Monday, May 21, 2012

psikolojim geldi


namaz kılan bir toplumun psikolojiye ihtiyacı var mıdır?


1.
namaz kılmak, müslümanlar için, kulun Allah'a olan borcudur, zikretme, şükretme, itaat, muhabbet, dua etme biçimidir. namaz kılınca daha iyi hissetmek söz konusu olabilir elbette ama  namaz kılmak kötü hissetmemeyi garantilemek anlamına gelmez.  garantisi yok bunun.



iyi-kötü hissetmenin ötesinde namaz kılmak, başına hep iyi şeyler geleceğini garantilemek anlamına da gelmez.  namaz kılan biri de depremde göcük altında kalabilir, iflas edebilir, aldatılabilir, şiddet görebilir.. travmatize olabilir..


kosmos'un dediği gibi
"hayatta herşeyde bela şu ki, herkesin başına gelen şey aynı"
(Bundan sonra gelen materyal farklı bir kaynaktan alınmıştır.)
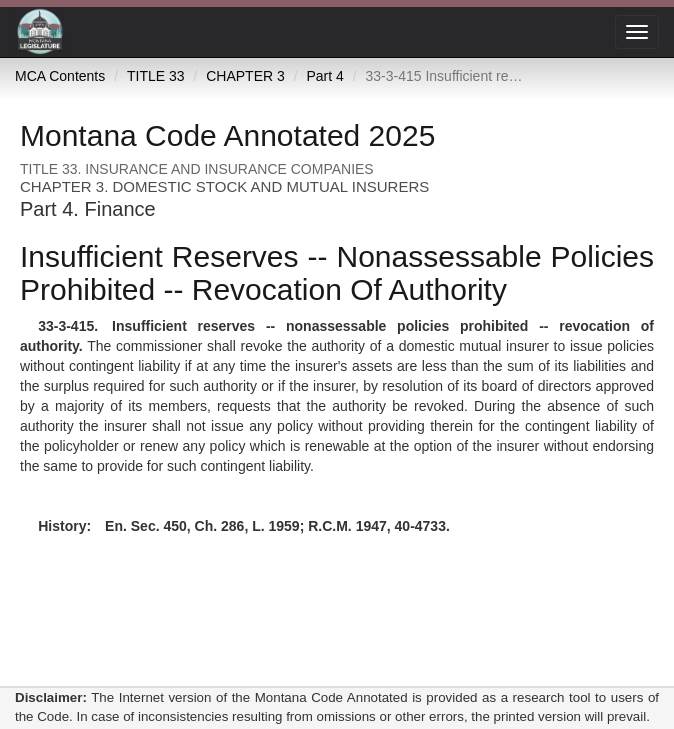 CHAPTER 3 (245, 76)
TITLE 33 (156, 76)
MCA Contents (60, 76)
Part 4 (324, 76) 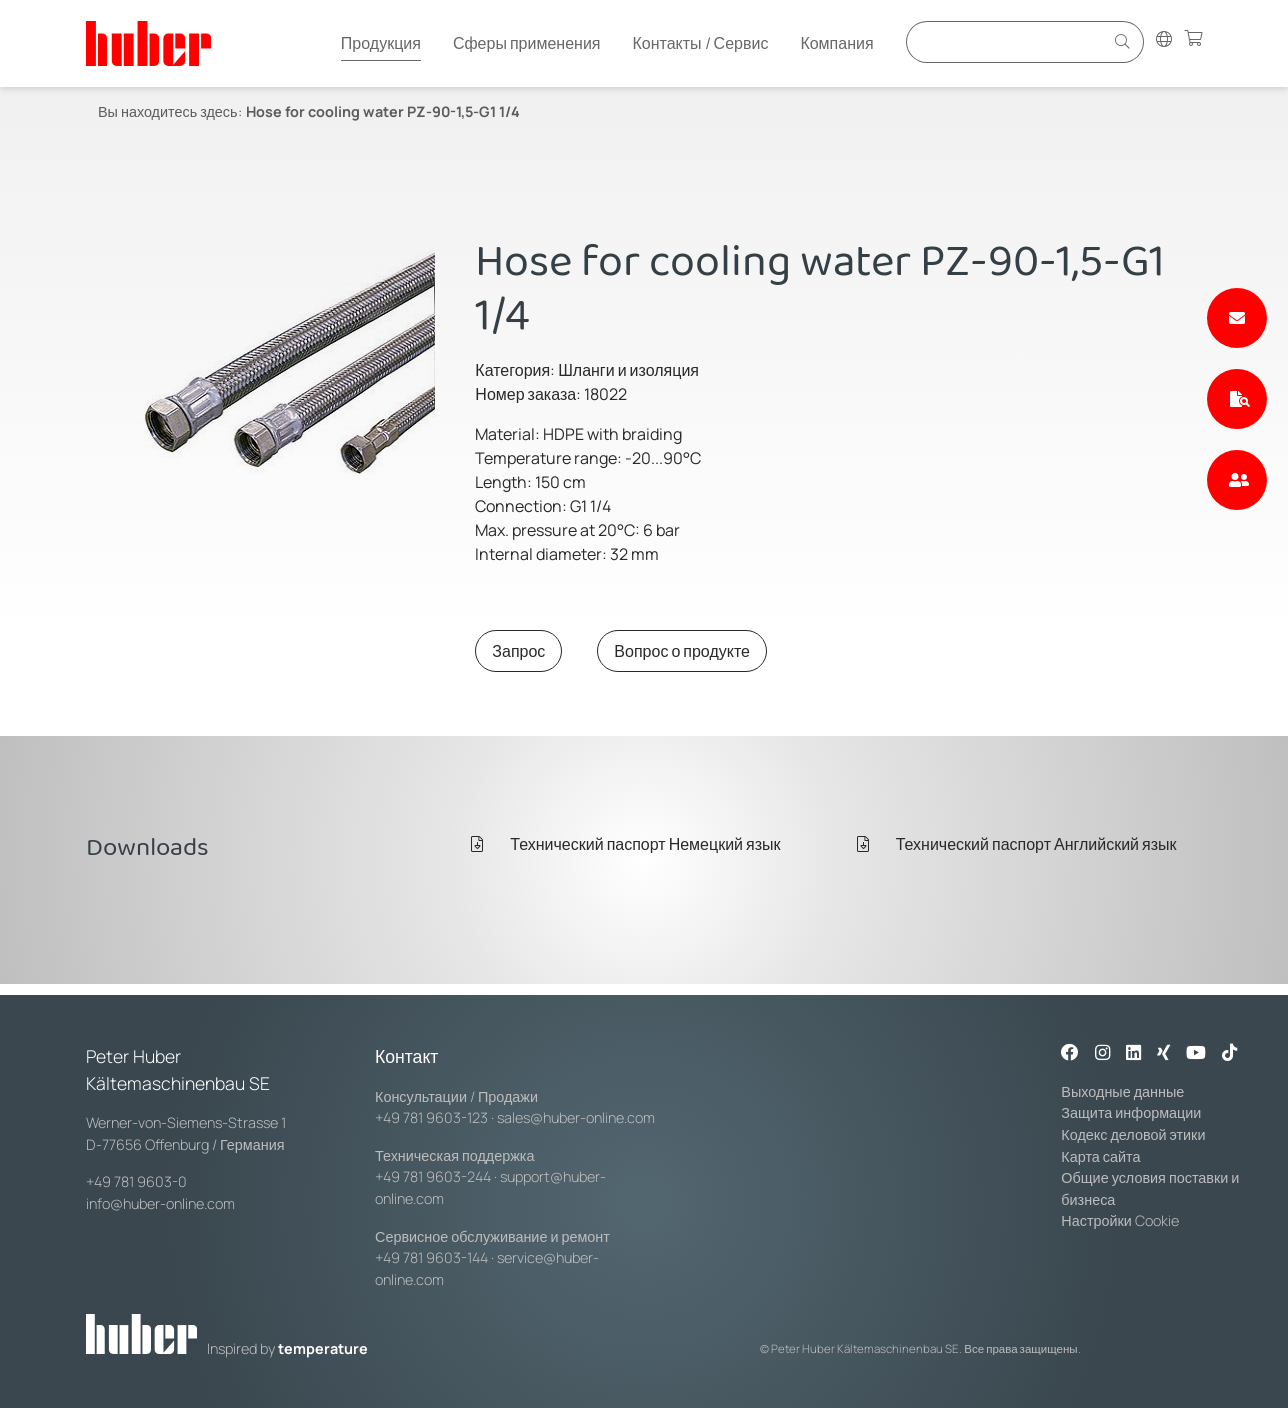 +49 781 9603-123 (431, 1117)
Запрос (518, 651)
"herkesin başına her şey aynı şekilde geliyor. iyiyle kötünün, cömertle cömert olmayanın başına gelen şey aynı, iyi adam nasılsa suç işleyen de öyle, yemin edenle yeminden korkan aynı birbiri gibi..." 
namaz kılanla, kılmayan da (herhangi bir olumlu ya da olumsuz kategoriye de koymadan) diye ekleyebilirim ben de, bunlar üstüne... 




2.
içine karma kaçmış islam,  birşey yaparak ya da yapmayarak mutluluğu garantilemeye çalışma, " böyle şeyler sadece şöyle şöyle insanların başına gelir, ben öyle biri değilim, öyleyse benim başıma gelmez"  şeklinde, kendini bir sınıfa dahil ederek ya da etmeyerek mutsuzluktan emin olma temayülü.. gibi yan temaları (kendileri bu yazıyı yazma motivasyonum olur) çekmeceye kaldırıp "psikolojiye duyulan ihtiyaç" başlığına dönersek; psikoloji biliminin sadece sorunlu olanı düzeltmekle uğraşmadığını, iyi olanı geliştirmeye de odaklandığını filan söyleyebilirim bu arada.. söyledim hatta :)



3.

psikolojiye ihtiyaç var mı diyen soran tek bu dernek değil tabii,  bilim insanları da soruyor bu soruyu :)

 





4.

valla şurda mesleğimiz filan diye vitrin toparlıyorum  ama biz psikologlar da soruyoruz bazen, sonra tabii ki  de ihtiyaç var diye cevap veriyoruz kendi kendimize :) ama bu ihtiyaç konusuna çok takılıp kalmak da meslek erbabı için hayırlı bir iş olmayabilir. komşu komşunun külüne muhtaç neticede..fırına da ihtiyaç var toplumda, ekmeğini evinde yapabilenler müstesna..


5.

bi mesaj daha veriyim kapaticiim : doktora, öğretmene, taksi şoförüne vs.. yönelik şiddete ben de karşıyım :) fekat "doktorsuz kalın! belli ki amacınız da bu!.." diyen protestoları sevemedim.. çünkü..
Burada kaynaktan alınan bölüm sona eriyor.